* **EXERCISE OBJECTIVE**:
Repeat exactly, and only, the lines of the entries below from the one with "Замир в среду, 5" through the one with "Dílenské stoly a skříně", both ends included.

========================================

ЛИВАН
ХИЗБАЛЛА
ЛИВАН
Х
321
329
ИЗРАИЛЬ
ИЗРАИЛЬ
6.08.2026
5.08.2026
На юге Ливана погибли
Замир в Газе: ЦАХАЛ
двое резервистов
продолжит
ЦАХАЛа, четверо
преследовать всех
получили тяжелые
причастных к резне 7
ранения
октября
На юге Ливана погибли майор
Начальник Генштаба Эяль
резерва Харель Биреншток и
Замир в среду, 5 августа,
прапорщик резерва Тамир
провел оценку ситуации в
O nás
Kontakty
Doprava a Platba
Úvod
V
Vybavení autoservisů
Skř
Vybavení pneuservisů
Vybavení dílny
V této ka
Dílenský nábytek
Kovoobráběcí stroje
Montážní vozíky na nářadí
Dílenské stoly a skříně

========================================

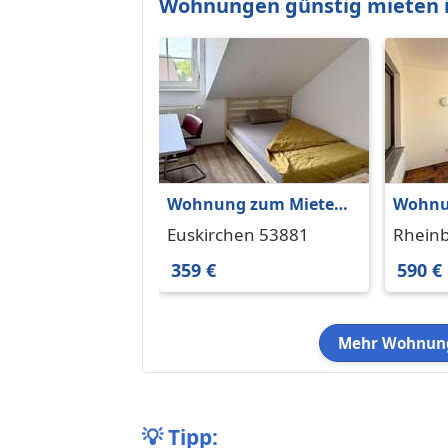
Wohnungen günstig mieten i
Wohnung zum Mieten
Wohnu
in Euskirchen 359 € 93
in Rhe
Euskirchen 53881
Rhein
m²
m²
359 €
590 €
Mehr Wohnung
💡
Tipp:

========================================

* **TASK OUTPUT**:
Замир в среду, 5 августа,
прапорщик резерва Тамир
провел оценку ситуации в
O nás
Kontakty
Doprava a Platba
Úvod
V
Vybavení autoservisů
Skř
Vybavení pneuservisů
Vybavení dílny
V této ka
Dílenský nábytek
Kovoobráběcí stroje
Montážní vozíky na nářadí
Dílenské stoly a skříně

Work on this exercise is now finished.